▸ STORED DATA
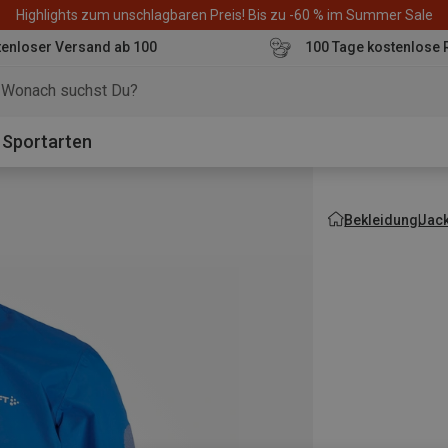
Highlights zum unschlagbaren Preis! Bis zu -60 % im Summer Sale
enloser Versand ab 100
100 Tage kostenlose 
o
Sportarten
Bekleidung
Jac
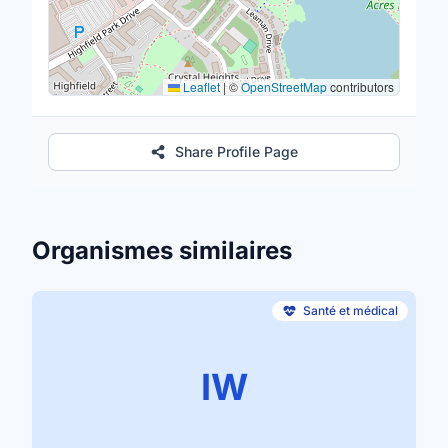
Leaflet
|
©
OpenStreetMap
contributors
Share Profile Page
Organismes similaires
Santé et médical
IW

▸ WHAT IS REQUIRED
Output the whole listing without change. Any picture is to be left out.

▸ RESPONSE BOX
Highlights zum unschlagbaren Preis! Bis zu -60 % im Summer Sale
enloser Versand ab 100
100 Tage kostenlose 
o
Sportarten
Bekleidung
Jac
Leaflet
|
©
OpenStreetMap
contributors
Share Profile Page
Organismes similaires
Santé et médical
IW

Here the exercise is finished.